The government also announced a 50% increase in the number of food stamps for the most vulnerable groups (including pregnant women, nursing mothers, and children) was announced. A small number of community councils were also created. In addition, a limited land reform programme was carried out that leased and sold land to small farmers, and land plots were granted to hundreds of farmers. The government also had an admirable record in housing provision, while measures were also taken to protect consumers from illegal and unfair business practices.
A prolific writer of articles and books. Publications include – The politics of Change (1973), Search for Solutions (1977), Jamaica: Struggle in the Periphery (1982), Up the Down Escalator (1987), and, A History of West Indies Cricket (1988).
Michael Manley was married five times. In 1946 he married Jacqueline Kamellard but the marriage was dissolved in 1951. Manley then married Thelma Verity in 1955; in 1960 this marriage was also dissolved. In 1966 Manley married Barbara Lewars (died in 1968); in 1972 he married Beverley Anderson but the marriage was dissolved in 1990. Beverly Anderson Manley wrote The Manley Memoirs in June 2008. Michael Manley's final marriage was to Glynne Ewart in 1992
He was the father of five: Rachel, Sarah, Natasha, Joseph, and David.

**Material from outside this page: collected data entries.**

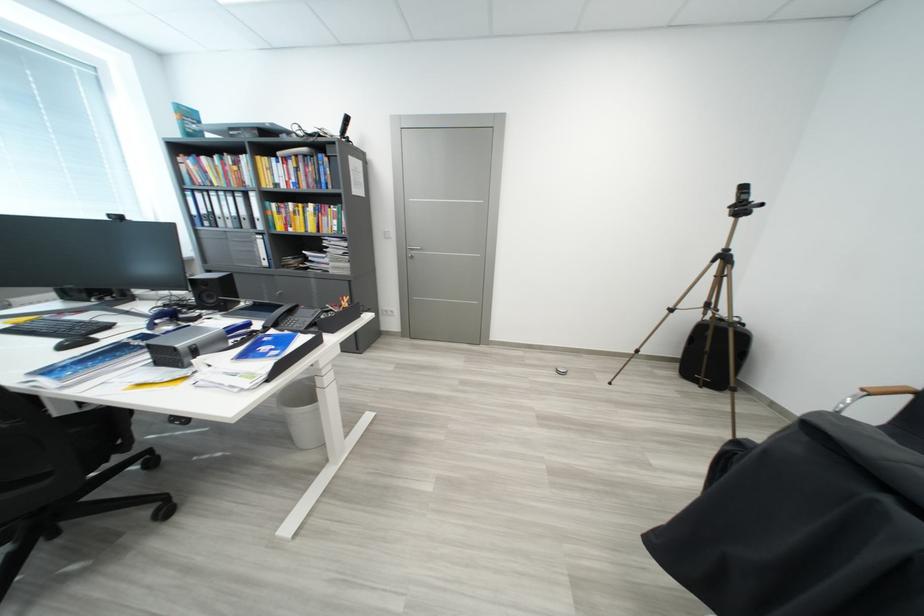 Locate an element on the screen. The image size is (924, 616). black speaker is located at coordinates pyautogui.click(x=213, y=291). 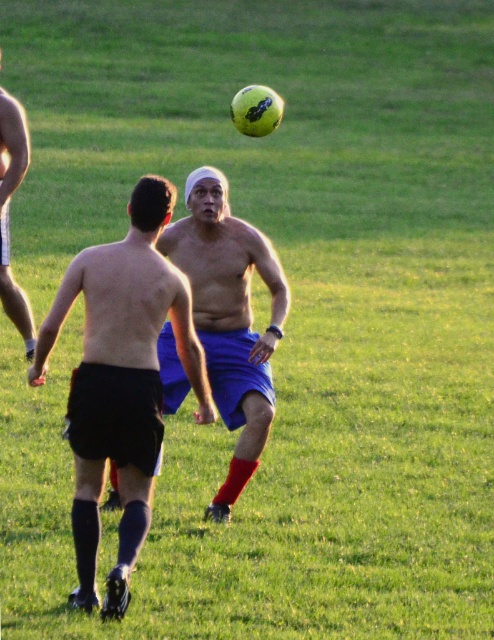 Is point (81, 496) behind point (17, 180)?

No.

Does shiny blue shorts at center appear on the right side of shiny black shorts at left?

Yes, shiny blue shorts at center is to the right of shiny black shorts at left.

The image size is (494, 640). I want to click on shiny blue shorts at center, so click(122, 380).

Identify the location of shiny blue shorts at center. (122, 380).

Is shiny blue shorts at center thinner than blue fabric shorts at center?

No, shiny blue shorts at center is not thinner than blue fabric shorts at center.

Does shiny blue shorts at center come behind blue fabric shorts at center?

That is False.

Which is behind, point (101, 276) or point (252, 369)?

Point (252, 369)

Find the location of a particular element. This screenshot has width=494, height=640. shiny blue shorts at center is located at coordinates (122, 380).

Measure the distance between blue fabric shorts at center and camera.

The distance of blue fabric shorts at center from camera is 9.10 meters.

Is point (204, 180) positioned in front of point (18, 323)?

Yes, point (204, 180) is closer to viewer.

Image resolution: width=494 pixels, height=640 pixels. I want to click on blue fabric shorts at center, so click(x=230, y=317).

On 16 March 1992, citing health reasons, Manley stepped down as Prime Minister and PNP leader. His former Deputy Prime Minister, Percival Patterson, assumed both offices.. Manley died of prostate cancer on 6 March 1997 in Kingston at age 72 (the same day as another Caribbean politician, Cheddi Jagan of Guyana). He is interred at the National Heroes Park, where his father Norman Manley is also interred.